不过这种安全期也是因人而异,并不是每个人都完全准确无误的。
姐姐对我道:“你把裤子脱了,躺在床上去。”
我道:“不会吧,就在这里啊。”
姐姐道:“不过是拆线这么个小儿科,你还想去手术室啊。”
杨林见我扭扭捏捏的样子,道:“你还怕什么羞啊,上次又不是没见过你那东西。”
话也不用说得这么直吧,你岂止是见过,还让你玩过爽过了呢。
但在姐姐听来,会不会想到别的地方去啊。
拆线自然要比缝线快多了,没多久就大功告成了。
这回杨林良心发现,居然用乙醚给我弄了个局麻,不象上次那么痛。
不过我的老二倒是一点不受麻药影响,一见二位美女马上就立正敬礼了,弄得姐姐和杨林都是脸红红的。
姐姐是为了我出丑,丢人现眼地不好意思;杨林虽然害羞的成份居多,但偶尔看我几眼,眼波中居然还有丝丝春意,让我的老二不由胀得更硬了,心中也有些得意,看来我对美女还是颇有杀伤力的。
可惜还没等我有进一步挑逗行动,线就已经拆好了,我只好灰溜溜地穿好裤子,胯间鼓鼓地凸起一块,还真是又不好看又不好受。
现在自然已是下班时间了,杨林对姐姐道:“叶姐,你有没有空,我有点事要和你谈谈。”
我吓一跳,她不会这么直接地就和姐姐说我和她之间的风流韵事吧,姐姐还不要了我的命啊。

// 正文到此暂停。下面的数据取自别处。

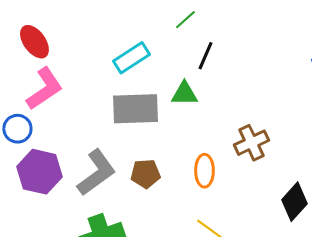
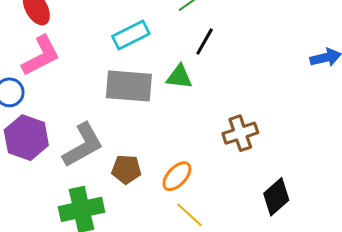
orange ellipse: (204, 171) -> (177, 176), moved, turned 36
brown pentagon: (145, 174) -> (126, 169), moved

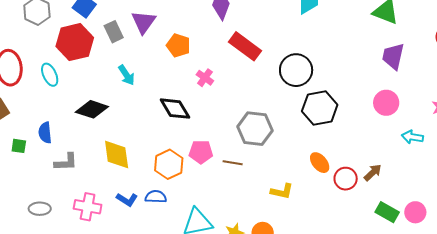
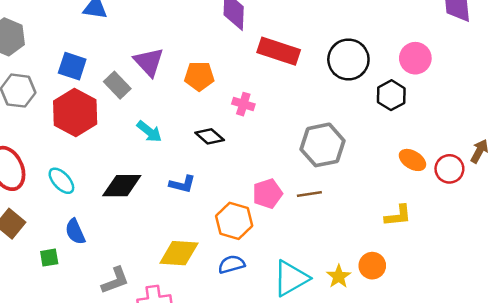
cyan ellipse: (50, 75) -> (61, 181), moved
pink circle: (386, 103) -> (415, 58), moved
black hexagon: (320, 108) -> (391, 95), size x0.7
black diamond: (175, 109) -> (210, 136), moved, size x0.7
yellow diamond: (117, 154) -> (179, 253), moved, turned -60
gray L-shape: (66, 162) -> (115, 280), moved
yellow L-shape: (282, 191) -> (398, 216), moved
blue L-shape: (127, 200) -> (182, 184), moved

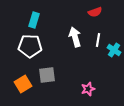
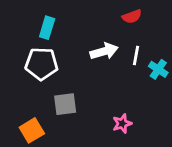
white arrow: (75, 37) -> (104, 51), turned 90
orange square: (23, 84) -> (32, 130), moved

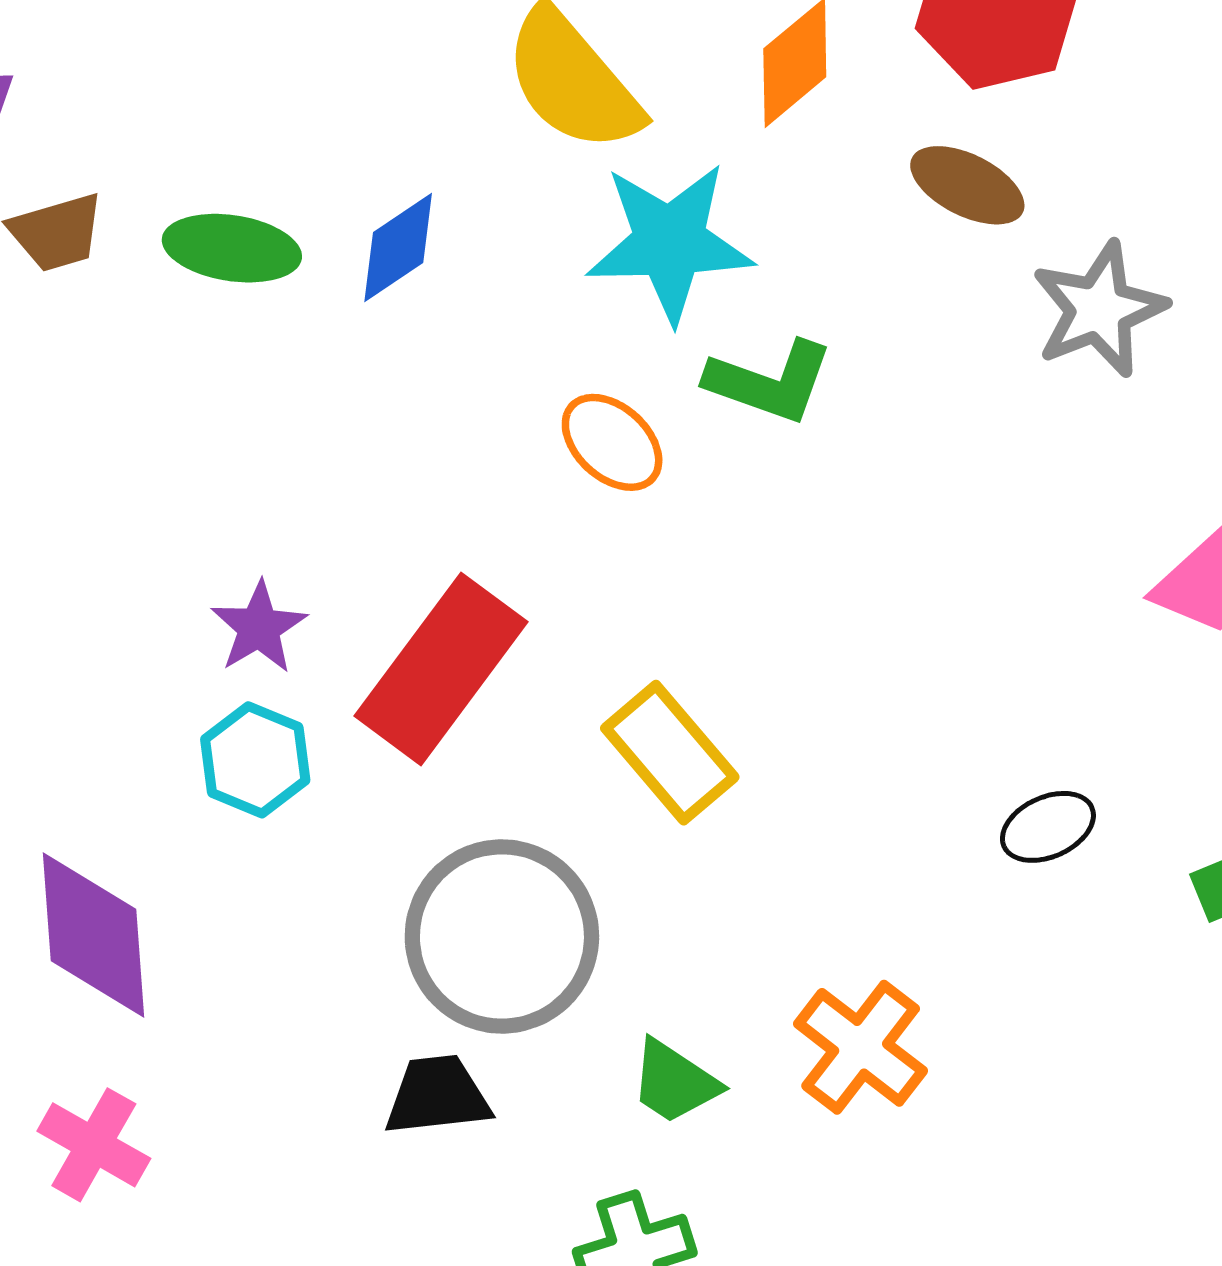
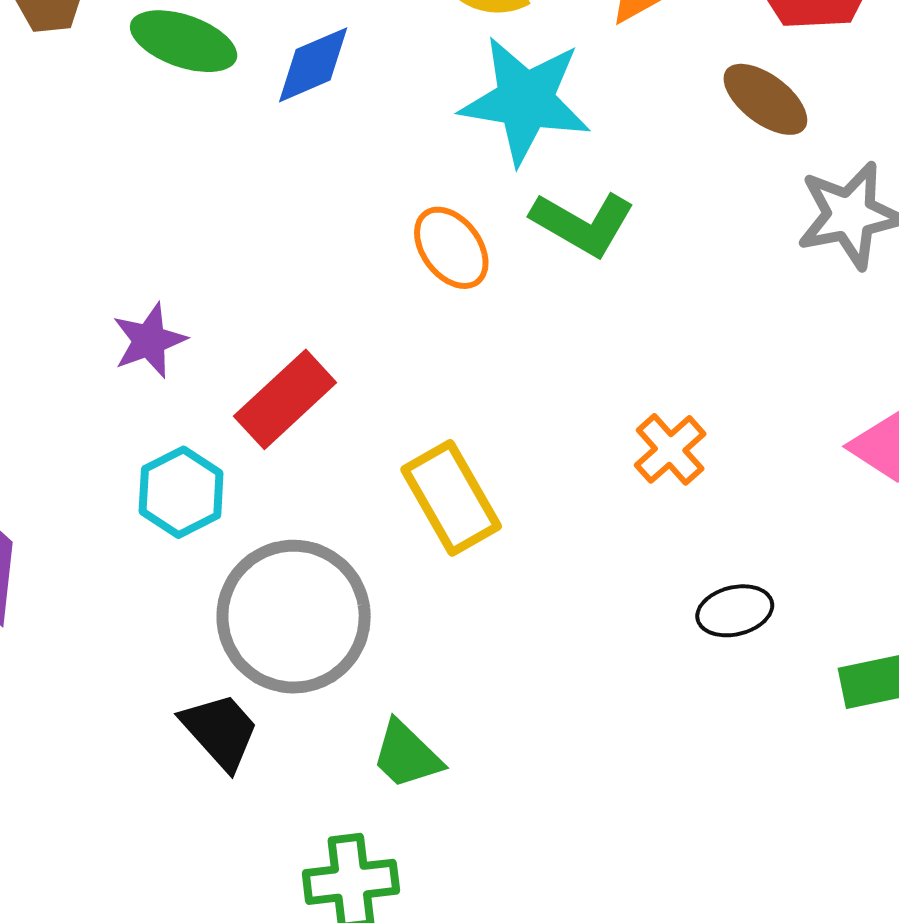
red rectangle: (441, 669) -> (285, 399), size x0.7
cyan hexagon: (255, 760) -> (181, 492), moved
orange cross: (861, 1047) -> (670, 449), moved, size x0.7
black trapezoid: (437, 1096) -> (220, 731), turned 44

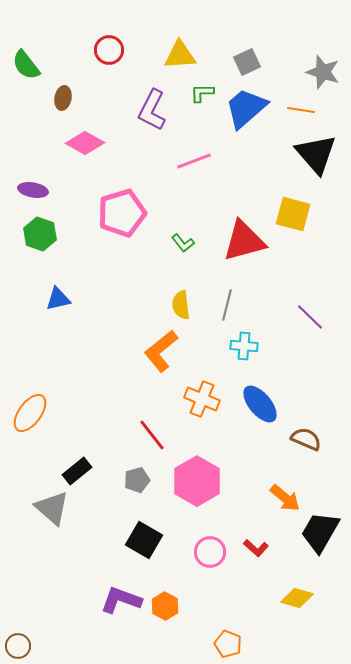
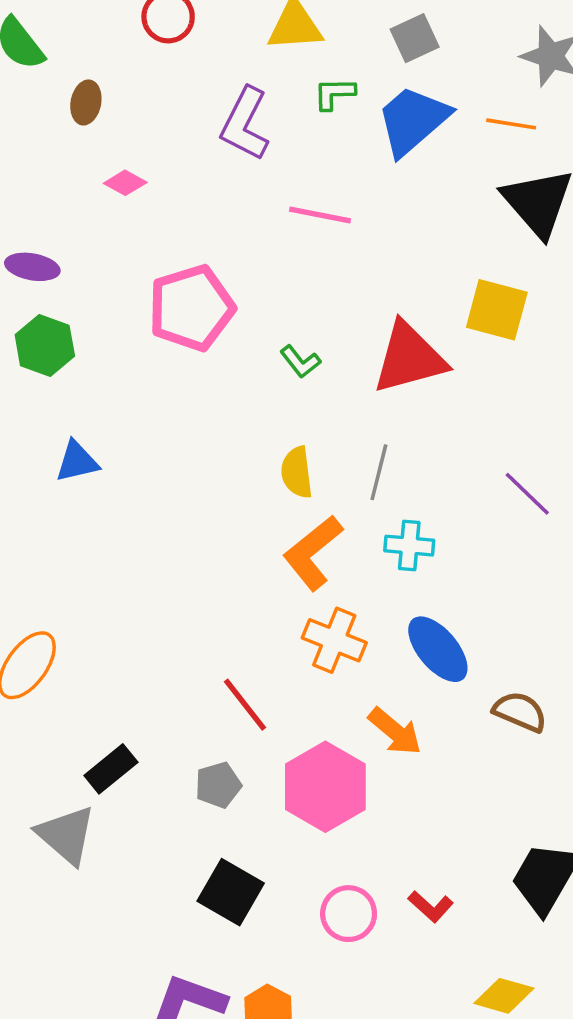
pink diamond: (85, 143) -> (125, 183), size x0.6
pink line: (194, 161) -> (320, 215), turned 32
orange L-shape: (161, 351) -> (313, 553), moved
orange arrow: (285, 498) -> (395, 731), moved

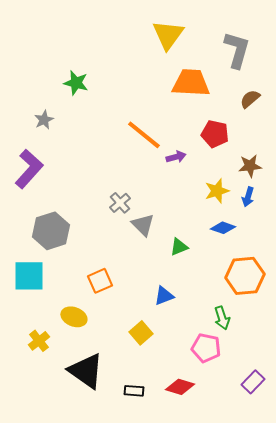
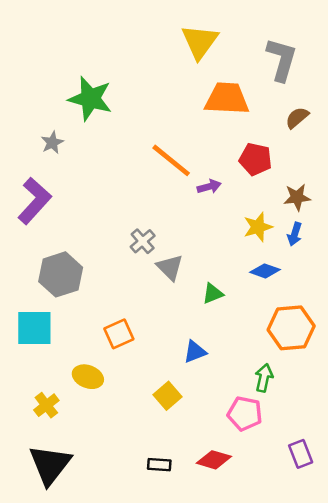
green star: (76, 83) -> (90, 99), size x1.5
green arrow: (222, 318) -> (264, 378), turned -150
black triangle: (86, 371) -> (50, 465), moved, turned 33
purple rectangle: (253, 382) -> (301, 454), turned -65

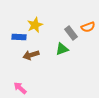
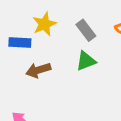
gray rectangle: (71, 33) -> (86, 30), moved

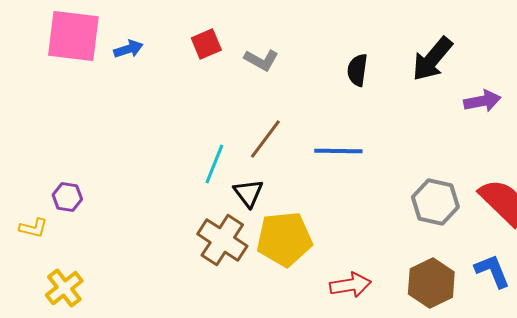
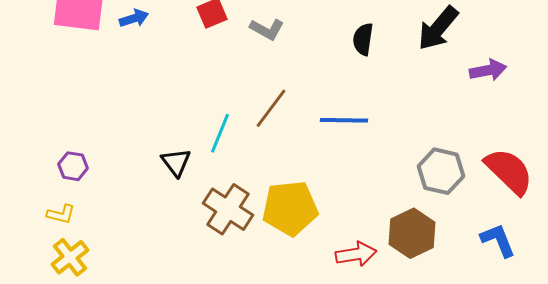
black triangle: (248, 193) -> (176, 162), moved
yellow L-shape: (33, 228) -> (61, 214), moved
brown hexagon: (431, 283) -> (412, 233), moved

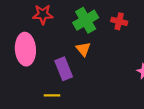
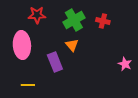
yellow line: (52, 95) -> (28, 85), moved

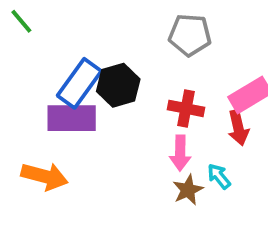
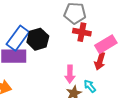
red cross: (186, 108) -> (82, 32), moved
red arrow: (238, 128) -> (100, 61), turned 30

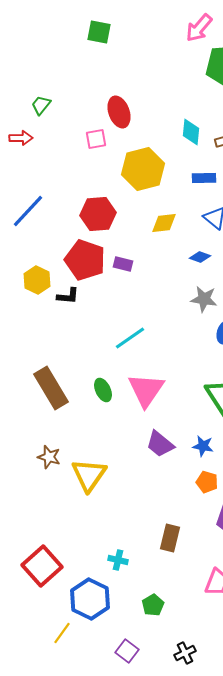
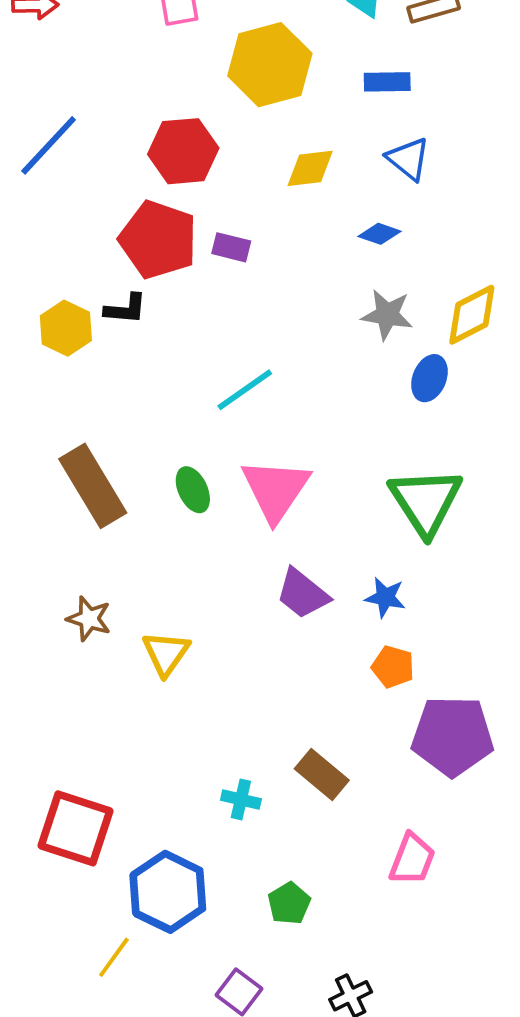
yellow hexagon: (37, 280) -> (66, 328), moved
yellow triangle: (89, 475) -> (166, 653), size x0.7
brown rectangle: (170, 538) -> (322, 774), turned -64
cyan cross: (118, 560) -> (241, 799), moved
red square: (42, 566) -> (75, 828), turned -30

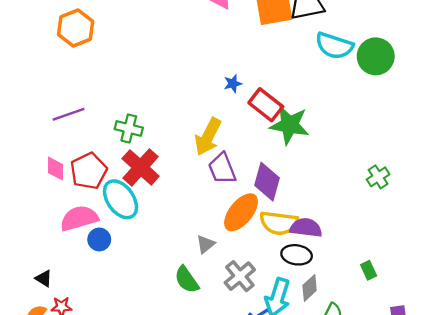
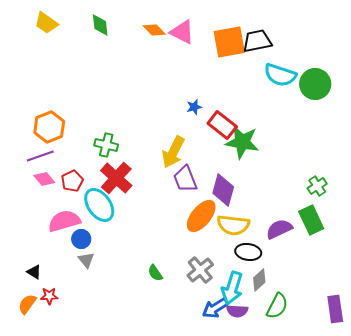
orange hexagon: (76, 28) -> (49, 127), moved
purple line: (69, 114) -> (40, 156), moved
pink diamond: (56, 169) -> (44, 179), turned -40
red pentagon: (89, 171) -> (72, 181), size x0.7
purple semicircle: (306, 228) -> (279, 229), moved, turned -32
gray triangle: (206, 244) -> (86, 260), moved, turned -30
green rectangle: (369, 270) -> (311, 220), moved, size x1.8
green semicircle: (187, 280) -> (155, 273), size x0.7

杨林还故意问我:“小新,你怎么样,脸上这么多汗,是不是不舒服啊?”
什么不舒服,都是让你这句话给吓得。
我道:“还好,就是伤口有点痛,过一会就没事了。”
杨林道:“没事就好,不然我还以为我的手术做得不好呢。”
靠,小心我给你做人流手术。
我道:“姐姐,我饿了,我们还是先吃饭吧,有事待会再谈好了。”
当然要先吃饭了,不然我怕姐姐会让我绝食三日的。
吃过晚饭,杨林又带我们回她的“高级寝室”待我们坐下,杨林还给姐姐和自己倒了杯水,却没理我。
不过我现在也没心思喝水,对她这么差劲地待客之道也没有表现出不满之意。
姐姐道:“杨医生,你有什么事想和我说吗?”
杨林先看了我一眼,害得我不由竖起了耳朵,却听她道:“叶姐,你不用这么客气,叫我小杨就可以了,要说起来我们还是亲戚呢,我还要叫你一声表姐的。”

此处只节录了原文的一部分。